Si Ana se especializa en diseño y Bruno en cocina, y luego intercambian a una relación de precios (términos de intercambio) entre sus costos de oportunidad, ambos pueden terminar mejor que en autarquía.
En el ejemplo: el costo de oportunidad de 1 anuncio es 2 platillos para Ana y 4 para Bruno. Cualquier “precio” del anuncio entre 2 y 4 platillos puede beneficiar a los dos.

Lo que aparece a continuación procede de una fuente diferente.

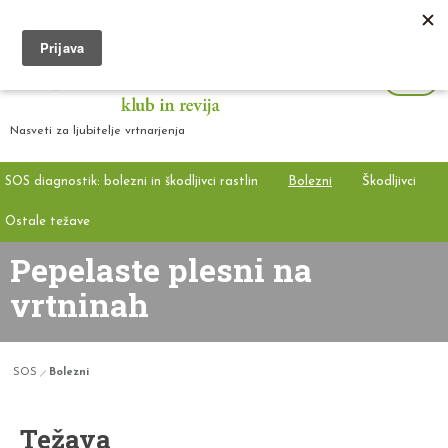
Nasveti za ljubitelje vrtnarjenja
SOS diagnostik: bolezni in škodljivci rastlin
Bolezni
Škodljivci
Ostale težave
Pepelaste plesni na
vrtninah
SOS
Bolezni
Težava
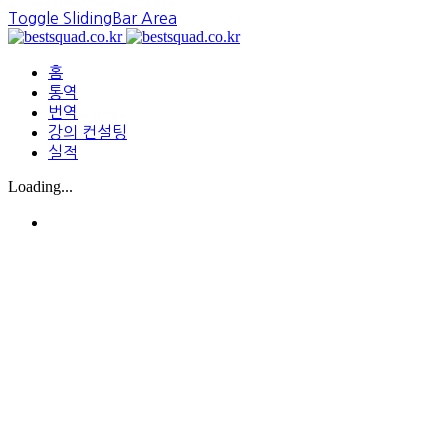
Toggle SlidingBar Area
홈
통역
번역
강의 컨설팅
실적
Loading...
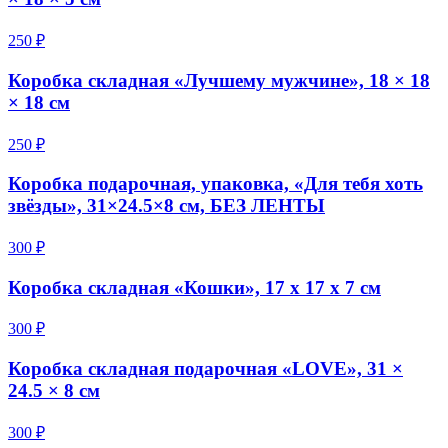
250 ₽
Коробка складная «Лучшему мужчине», 18 × 18
× 18 см
250 ₽
Коробка подарочная, упаковка, «Для тебя хоть
звёзды», 31×24.5×8 см, БЕЗ ЛЕНТЫ
300 ₽
Коробка складная «Кошки», 17 х 17 х 7 см
300 ₽
Коробка складная подарочная «LOVE», 31 ×
24.5 × 8 см
300 ₽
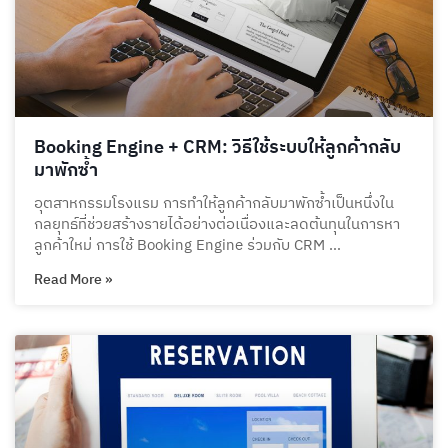
Booking Engine + CRM: วิธีใช้ระบบให้ลูกค้ากลับ
มาพักซ้ำ
อุตสาหกรรมโรงแรม การทำให้ลูกค้ากลับมาพักซ้ำเป็นหนึ่งใน
กลยุทธ์ที่ช่วยสร้างรายได้อย่างต่อเนื่องและลดต้นทุนในการหา
ลูกค้าใหม่ การใช้ Booking Engine ร่วมกับ CRM …
Read More »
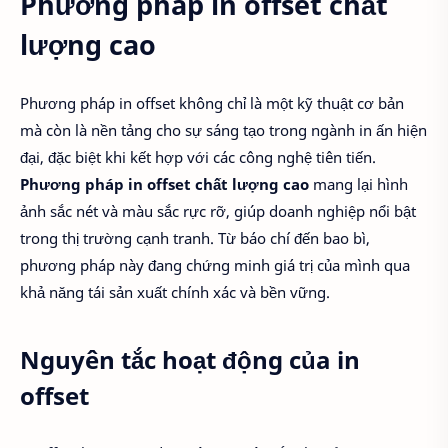
Phương pháp in offset chất
lượng cao
Phương pháp in offset không chỉ là một kỹ thuật cơ bản
mà còn là nền tảng cho sự sáng tạo trong ngành in ấn hiện
đại, đặc biệt khi kết hợp với các công nghệ tiên tiến.
Phương pháp in offset chất lượng cao
mang lại hình
ảnh sắc nét và màu sắc rực rỡ, giúp doanh nghiệp nổi bật
trong thị trường cạnh tranh. Từ báo chí đến bao bì,
phương pháp này đang chứng minh giá trị của mình qua
khả năng tái sản xuất chính xác và bền vững.
Nguyên tắc hoạt động của in
offset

Fuera de ese intervalo, uno preferiría no comerciar. el comercio no exige igualdad de talentos; exige diferencias de costos de oportunidad y un precio de intercambio en la zona mutuamente ventajosa.
Qué gana la sociedad con especializarse
Cuando cada persona, empresa o país se concentra en lo que hace con menor costo de oportunidad:- Aumenta la producción total.
- Se aprovechan mejor los recursos escasos.
- Aparecen más bienes y servicios disponibles para intercambiar.
- Cada parte puede obtener algo a un “precio” menor que producirlo ella misma.
Un país puede ser muy eficiente produciendo software, autos y alimentos. Otro puede ser menos productivo en casi todo. Aun así, conviene que cada uno se especialice según su ventaja comparativa e intercambie.
Por eso un país exporta bienes en los que tiene ventaja comparativa (menor costo de oportunidad relativo) e importa otros. Eso no implica “no saber hacer” lo importado: implica que, con recursos limitados, conviene dedicarlos donde el sacrificio alternativo es menor.
La ventaja comparativa no dice que:
- Todos ganen de la misma forma ni al mismo ritmo.
- Nadie pierda el empleo en sectores que se contraen.
- El ajuste sea inmediato o indoloro.
Por eso el debate serio no es “¿comercio sí o no?”, sino cómo aprovechar las ganancias del intercambio y cómo facilitar la adaptación de quienes se ven afectados.
- Especializarse no es debilidad: es usar mejor el tiempo y el capital.
- Importar no significa fracaso: puede ser una forma de obtener más con menos sacrificio.
- Exportar no es “regalar” recursos: es intercambiar valor por valor.
- El costo de oportunidad es la clave porque lo importante no es solo lo que produces, sino lo que dejas de producir.